Creating and Using a Database with Perl

Randy Scott

Issue #35, March 1997

Perl 5 includes packages enabling your Perl scripts to create and modify databases in standard Unix formats. One of these databases can be a more efficient alternative than a flat text file (which Perl handles marvelously), and it will be compatible with other languages, like C.

Perl programmers, like programmers of any other language, typically need to store large amounts of data. For this data to be manageable, it needs to be stored in a conveniently accessible format. It never hurts to make the stored data easy to write, as well.

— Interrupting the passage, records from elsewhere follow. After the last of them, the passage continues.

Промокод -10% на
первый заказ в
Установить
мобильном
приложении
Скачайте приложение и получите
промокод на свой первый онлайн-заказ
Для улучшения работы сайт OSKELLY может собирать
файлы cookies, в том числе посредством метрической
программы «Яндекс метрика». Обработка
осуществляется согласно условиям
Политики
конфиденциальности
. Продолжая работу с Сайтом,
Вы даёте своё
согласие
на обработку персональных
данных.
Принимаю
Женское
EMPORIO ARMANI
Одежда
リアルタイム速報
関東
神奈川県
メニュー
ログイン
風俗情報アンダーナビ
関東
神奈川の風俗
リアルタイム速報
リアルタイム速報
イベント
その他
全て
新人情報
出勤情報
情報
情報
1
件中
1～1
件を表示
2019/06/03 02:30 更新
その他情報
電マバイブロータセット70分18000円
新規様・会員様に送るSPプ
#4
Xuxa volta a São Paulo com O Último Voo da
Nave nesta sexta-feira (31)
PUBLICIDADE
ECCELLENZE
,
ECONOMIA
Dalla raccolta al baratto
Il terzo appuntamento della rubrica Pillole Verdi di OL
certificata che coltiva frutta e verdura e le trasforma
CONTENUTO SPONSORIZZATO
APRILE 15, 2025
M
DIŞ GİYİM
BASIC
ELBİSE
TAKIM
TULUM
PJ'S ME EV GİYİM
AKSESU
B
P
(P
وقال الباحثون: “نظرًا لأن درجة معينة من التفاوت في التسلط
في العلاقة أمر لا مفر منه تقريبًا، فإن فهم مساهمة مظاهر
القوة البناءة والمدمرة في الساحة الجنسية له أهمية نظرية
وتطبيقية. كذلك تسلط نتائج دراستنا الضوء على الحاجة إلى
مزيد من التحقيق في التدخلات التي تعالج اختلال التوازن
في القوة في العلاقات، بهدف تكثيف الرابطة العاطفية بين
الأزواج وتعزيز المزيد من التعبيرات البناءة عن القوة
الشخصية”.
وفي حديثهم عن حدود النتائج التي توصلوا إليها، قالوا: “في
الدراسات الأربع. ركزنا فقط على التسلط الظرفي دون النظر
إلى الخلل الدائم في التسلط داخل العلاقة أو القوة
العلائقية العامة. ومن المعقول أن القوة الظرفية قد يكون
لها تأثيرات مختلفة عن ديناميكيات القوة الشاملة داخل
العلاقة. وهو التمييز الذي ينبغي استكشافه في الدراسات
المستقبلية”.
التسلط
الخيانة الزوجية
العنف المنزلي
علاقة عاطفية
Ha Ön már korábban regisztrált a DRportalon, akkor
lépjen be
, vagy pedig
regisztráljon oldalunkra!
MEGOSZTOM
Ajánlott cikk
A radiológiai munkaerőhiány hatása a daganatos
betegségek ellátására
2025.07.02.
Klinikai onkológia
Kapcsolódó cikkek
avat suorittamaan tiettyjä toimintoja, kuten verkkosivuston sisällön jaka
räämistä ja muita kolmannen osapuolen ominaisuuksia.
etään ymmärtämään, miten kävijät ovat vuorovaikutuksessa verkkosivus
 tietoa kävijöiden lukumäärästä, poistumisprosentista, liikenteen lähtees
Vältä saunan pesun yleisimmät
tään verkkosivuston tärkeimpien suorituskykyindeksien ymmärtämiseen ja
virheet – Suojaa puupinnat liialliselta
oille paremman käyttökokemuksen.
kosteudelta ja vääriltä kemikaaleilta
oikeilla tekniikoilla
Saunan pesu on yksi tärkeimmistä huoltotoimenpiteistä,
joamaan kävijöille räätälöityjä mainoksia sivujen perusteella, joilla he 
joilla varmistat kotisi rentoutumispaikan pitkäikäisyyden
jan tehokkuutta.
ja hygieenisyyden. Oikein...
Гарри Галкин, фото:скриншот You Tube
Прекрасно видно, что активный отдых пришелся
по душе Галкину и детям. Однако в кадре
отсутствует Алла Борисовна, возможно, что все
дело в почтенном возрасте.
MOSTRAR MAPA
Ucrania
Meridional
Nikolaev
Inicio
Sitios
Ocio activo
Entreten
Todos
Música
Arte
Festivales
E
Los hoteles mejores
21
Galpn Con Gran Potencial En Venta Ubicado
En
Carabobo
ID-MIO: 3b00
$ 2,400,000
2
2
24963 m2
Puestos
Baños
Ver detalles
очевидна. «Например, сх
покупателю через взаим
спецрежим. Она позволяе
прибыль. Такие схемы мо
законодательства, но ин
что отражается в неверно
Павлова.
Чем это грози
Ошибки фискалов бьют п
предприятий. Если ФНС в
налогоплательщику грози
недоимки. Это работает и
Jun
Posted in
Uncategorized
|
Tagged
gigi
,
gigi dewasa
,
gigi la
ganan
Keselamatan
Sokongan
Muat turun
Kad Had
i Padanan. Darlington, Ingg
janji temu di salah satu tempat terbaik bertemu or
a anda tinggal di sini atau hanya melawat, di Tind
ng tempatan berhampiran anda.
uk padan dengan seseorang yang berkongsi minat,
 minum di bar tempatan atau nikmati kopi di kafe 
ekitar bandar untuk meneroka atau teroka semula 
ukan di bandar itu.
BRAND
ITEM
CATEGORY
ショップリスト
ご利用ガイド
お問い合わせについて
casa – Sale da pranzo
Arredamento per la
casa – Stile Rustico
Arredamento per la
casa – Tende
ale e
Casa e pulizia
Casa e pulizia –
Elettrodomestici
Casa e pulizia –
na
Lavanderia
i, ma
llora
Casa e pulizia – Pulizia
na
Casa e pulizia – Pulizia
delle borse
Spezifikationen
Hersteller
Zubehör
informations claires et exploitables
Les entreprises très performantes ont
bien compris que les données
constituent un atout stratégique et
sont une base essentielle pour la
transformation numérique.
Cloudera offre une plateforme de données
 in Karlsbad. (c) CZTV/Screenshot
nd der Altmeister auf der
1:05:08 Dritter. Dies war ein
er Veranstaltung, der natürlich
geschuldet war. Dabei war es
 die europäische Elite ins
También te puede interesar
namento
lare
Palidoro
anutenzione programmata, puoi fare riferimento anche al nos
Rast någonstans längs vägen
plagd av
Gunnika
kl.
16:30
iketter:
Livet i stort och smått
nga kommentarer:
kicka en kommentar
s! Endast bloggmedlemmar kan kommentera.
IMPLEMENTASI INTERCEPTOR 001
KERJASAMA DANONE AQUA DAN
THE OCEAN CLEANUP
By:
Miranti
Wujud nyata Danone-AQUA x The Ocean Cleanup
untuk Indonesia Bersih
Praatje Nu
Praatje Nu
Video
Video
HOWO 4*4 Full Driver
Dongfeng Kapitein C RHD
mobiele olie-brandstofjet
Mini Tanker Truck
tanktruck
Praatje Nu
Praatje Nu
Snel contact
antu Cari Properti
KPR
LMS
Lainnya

Even though Perl is an exceptional language for text processing, in many circumstances, a more structured database-like format offers quicker access. In addition, it may also be necessary for a Perl script to read or write a database that is also accessed through a C program.

To accomplish this, the Perl distribution includes packages that give a Perl programmer access to a variety of different database formats available in a Unix environment. These formats include: the Berkeley DB format, the Free Software Foundation's GDBM format and the NDBM format.

Associative Arrays

The associative array (or “hash”) is one of the most powerful data structures available to a Perl programmer. To those familiar with traditional arrays (in C, Pascal or Perl), an associative array can be thought of as an array indexed using an arbitrary string instead of an integer subscript. Basically, an associative array is a data structure that allows the programmer to associate one string—a key—with another—its value.

Here is an example of an associative array that can be used to convert the abbreviated name of a day of the week to its full name.

%days = (
        "Sun", "Sunday",
        "Mon", "Monday",
        "Tue", "Tuesday",
        "Wed", "Wednesday",
        "Thu", "Thursday",
        "Fri", "Friday",
        "Sat", "Saturday"
);

The % in front of the variable name days is used to tell Perl the variable is an associative array. As shown, associative arrays are initialized by using pairs of values that relate to each other.

To access the data stored in an associative array, you can use a syntax similar to the following:

$long_name = $days{"Sun"};

This expression will set the scalar variable long_name to the value associated with the key “Sun”, the string “Sunday” in this example.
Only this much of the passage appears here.